I would start with injecting for the snack at my normal ratio. You probably need to be prepared to do a test maybe half an hour into your session, so you can see if you are dropping low - somepeople find they need less insulin prior to exercise, but for me the reductions in dose always come afterwards - I'm afraid it's quite an individual thing! 

They suggest 3 days to see full effect of a lantus change, so probably don't need to wait as long as a week for each change. Good luck - let us know how it goes!


----------



## Robster65 (Feb 22, 2012)

Just as an aside, Levemir, which is the alternative basal insulin, is meant to show changes instantly but generally requires 12 hourly injections instead the Lantus (sometimes) 24 hourly.

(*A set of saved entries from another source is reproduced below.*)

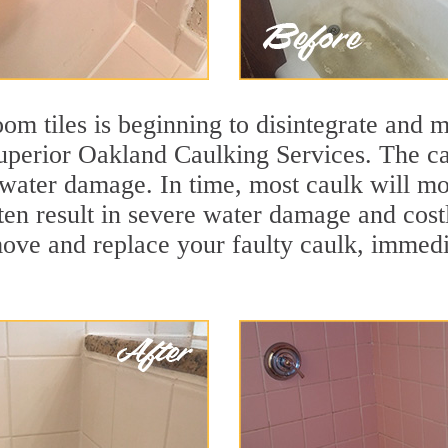
m tiles is beginning to disintegrate and mo
superior Oakland Caulking Services. The ca
t water damage. In time, most caulk will mo
ften result in severe water damage and cos
move and replace your faulty caulk, immed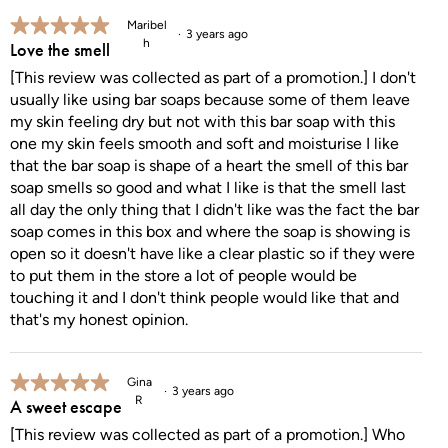
5 out of 5 stars.
Maribel
3 years ago
h
Love the smell
[This review was collected as part of a promotion.] I don't
usually like using bar soaps because some of them leave
my skin feeling dry but not with this bar soap with this
one my skin feels smooth and soft and moisturise I like
that the bar soap is shape of a heart the smell of this bar
soap smells so good and what I like is that the smell last
all day the only thing that I didn't like was the fact the bar
soap comes in this box and where the soap is showing is
open so it doesn't have like a clear plastic so if they were
to put them in the store a lot of people would be
touching it and I don't think people would like that and
that's my honest opinion.
5 out of 5 stars.
Gina
3 years ago
R
A sweet escape
[This review was collected as part of a promotion.] Who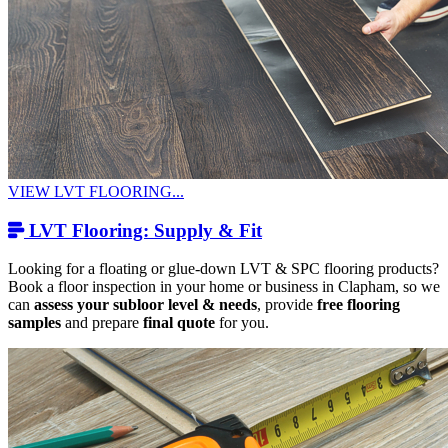
VIEW LVT FLOORING...
LVT Flooring: Supply & Fit
Looking for a floating or glue-down LVT & SPC flooring products?
Book a floor inspection in your home or business in Clapham, so we
can
assess your subloor level & needs
, provide
free flooring
samples
and prepare
final quote
for you.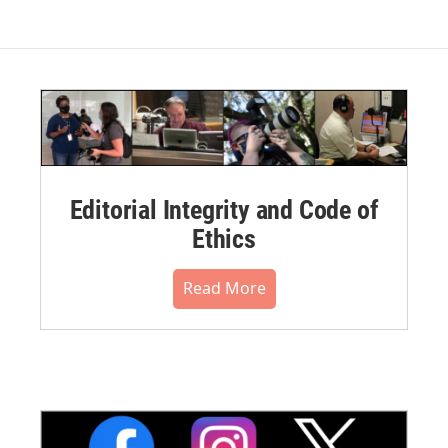
Editorial Integrity and Code of
Ethics
Read More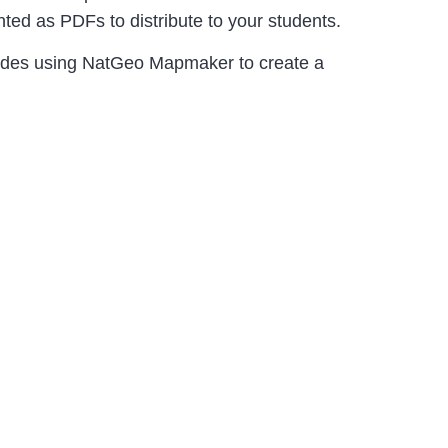
ed as PDFs to distribute to your students.
udes using NatGeo Mapmaker to create a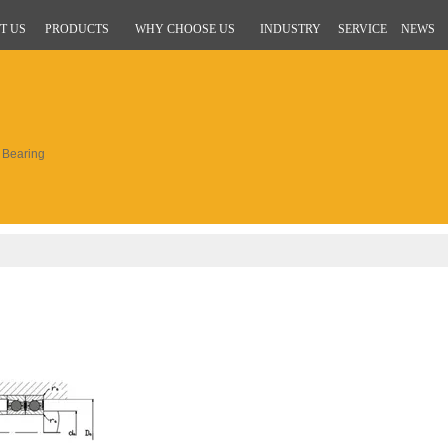
T US
PRODUCTS
WHY CHOOSE US
INDUSTRY
SERVICE
NEWS
Bearing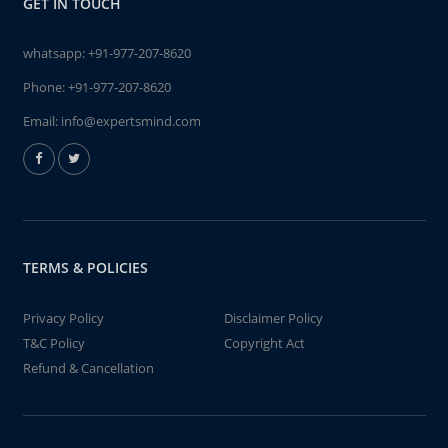
GET IN TOUCH
whatsapp:
+91-977-207-8620
Phone:
+91-977-207-8620
Email:
info@expertsmind.com
TERMS & POLICIES
Privacy Policy
Disclaimer Policy
T&C Policy
Copyright Act
Refund & Cancellation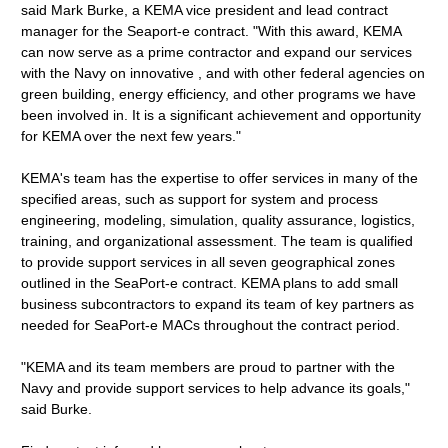
said Mark Burke, a KEMA vice president and lead contract
manager for the Seaport-e contract. "With this award, KEMA
can now serve as a prime contractor and expand our services
with the Navy on innovative , and with other federal agencies on
green building, energy efficiency, and other programs we have
been involved in. It is a significant achievement and opportunity
for KEMA over the next few years."
KEMA's team has the expertise to offer services in many of the
specified areas, such as support for system and process
engineering, modeling, simulation, quality assurance, logistics,
training, and organizational assessment. The team is qualified
to provide support services in all seven geographical zones
outlined in the SeaPort-e contract. KEMA plans to add small
business subcontractors to expand its team of key partners as
needed for SeaPort-e MACs throughout the contract period.
"KEMA and its team members are proud to partner with the
Navy and provide support services to help advance its goals,"
said Burke.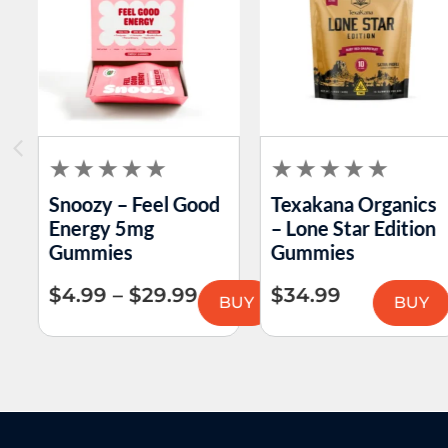
Snoozy – Feel Good
Texakana Organics
Energy 5mg
– Lone Star Edition
Gummies
Gummies
$
4.99
–
$
29.99
$
34.99
BUY
BUY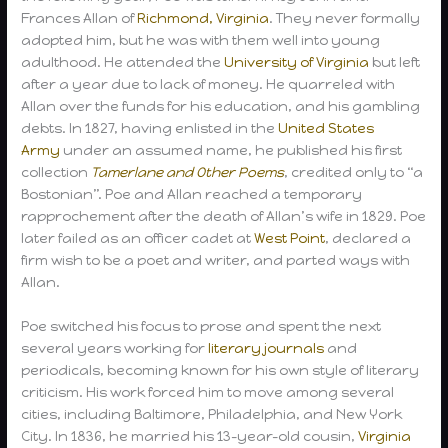
Frances Allan of
Richmond, Virginia
. They never formally
adopted him, but he was with them well into young
adulthood. He attended the
University of Virginia
but left
after a year due to lack of money. He quarreled with
Allan over the funds for his education, and his gambling
debts. In 1827, having enlisted in the
United States
Army
under an assumed name, he published his first
collection
Tamerlane and Other Poems
, credited only to “a
Bostonian”. Poe and Allan reached a temporary
rapprochement after the death of Allan’s wife in 1829. Poe
later failed as an officer cadet at
West Point
, declared a
firm wish to be a poet and writer, and parted ways with
Allan.
Poe switched his focus to prose and spent the next
several years working for
literary journals
and
periodicals, becoming known for his own style of literary
criticism. His work forced him to move among several
cities, including Baltimore, Philadelphia, and New York
City. In 1836, he married his 13-year-old cousin,
Virginia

I split my lantus anyway and it's not really a problem once the habit develops.

Rob


----------



## Julia (Feb 22, 2012)

Hi Greg. Welcome to the forum. I would agree with everything said so far and would definitely recommend the book by Sheri Colberg. 

I'm surprised that your team haven't dealt with anyone doing this amount of exercise before - there's a lot of active diabetics out there!

I'm not really sure what to suggest to you specifically, but I too struggle with BGs rising after exercise. This was one of the main reasons I switched to a pump, so maybe that is something to start thinking about. It is much easier to alter basal levels and typically I reduce my basal to 30-60% an hour before and during exericse, but then have to put a 200% basal immediately after exercise for an hour. Prior to doing this I would often rise by about 8mmol/l within an hour or so of finishing exercise.  
And then overnight, if it is a prolonged exercise session I will often reduce my basal to 90% to stop the middle of teh night hypos. Sorry if this sounds confusing, just trying to illustrate how a pump helps me, when I REALLY REALLY struggled with exercise on injections. 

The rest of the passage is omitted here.